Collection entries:
┌────────

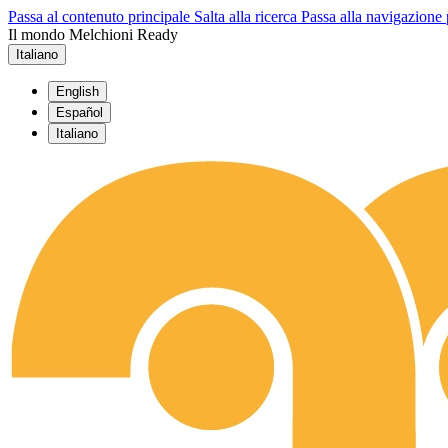
Passa al contenuto principale
Salta alla ricerca
Passa alla navigazione 
Il mondo Melchioni Ready
Italiano
English
Español
Italiano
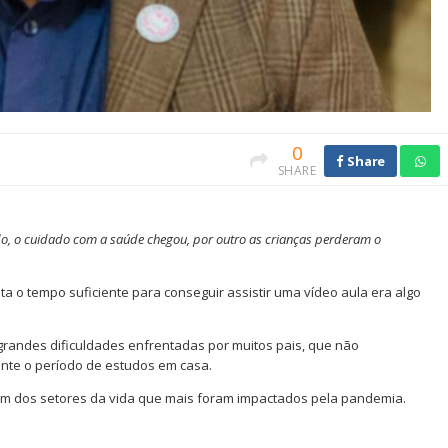
0
Share
SHARE
o, o cuidado com a saúde chegou, por outro as crianças perderam o
a o tempo suficiente para conseguir assistir uma vídeo aula era algo
grandes dificuldades enfrentadas por muitos pais, que não
nte o período de estudos em casa.
 um dos setores da vida que mais foram impactados pela pandemia.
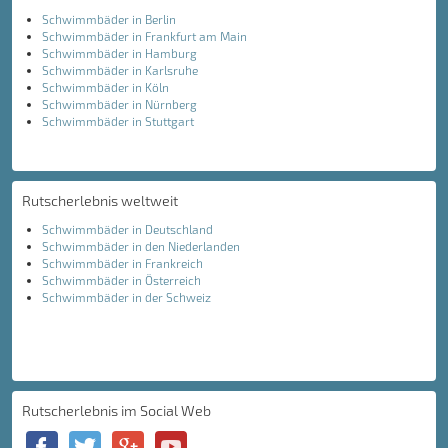
Schwimmbäder in Berlin
Schwimmbäder in Frankfurt am Main
Schwimmbäder in Hamburg
Schwimmbäder in Karlsruhe
Schwimmbäder in Köln
Schwimmbäder in Nürnberg
Schwimmbäder in Stuttgart
Rutscherlebnis weltweit
Schwimmbäder in Deutschland
Schwimmbäder in den Niederlanden
Schwimmbäder in Frankreich
Schwimmbäder in Österreich
Schwimmbäder in der Schweiz
Rutscherlebnis im Social Web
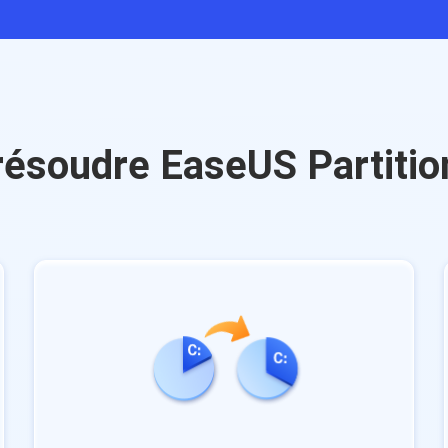
résoudre EaseUS Partitio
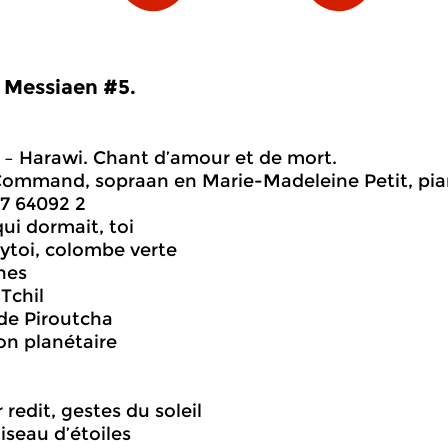
Messiaen #5.
– Harawi. Chant d’amour et de mort.
Command, sopraan en Marie-Madeleine Petit, pia
7 64092 2
 qui dormait, toi
 ytoi, colombe verte
nes
Tchil
 de Piroutcha
ion planétaire
er redit, gestes du soleil
iseau d’étoiles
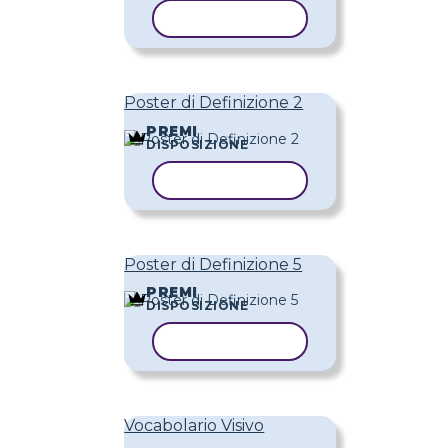
COPIA MODELLO
Poster di Definizione 2
PREMI
DISPOSIZIONE
COPIA MODELLO
Poster di Definizione 5
PREMI
DISPOSIZIONE
COPIA MODELLO
Vocabolario Visivo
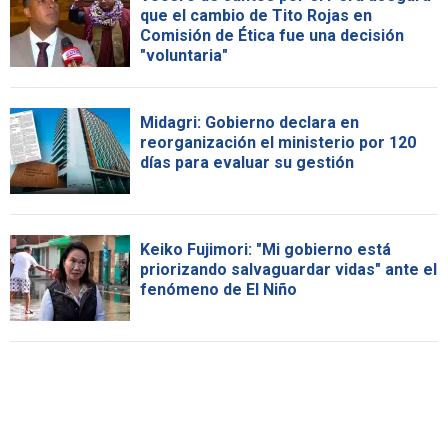
que el cambio de Tito Rojas en
Comisión de Ética fue una decisión
"voluntaria"
Midagri: Gobierno declara en
reorganización el ministerio por 120
días para evaluar su gestión
Keiko Fujimori: "Mi gobierno está
priorizando salvaguardar vidas" ante el
fenómeno de El Niño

└────────

Exercise >>
From the data above, count the lines that contain "Schwimmbäder" and write only that count.

Answer section >>
12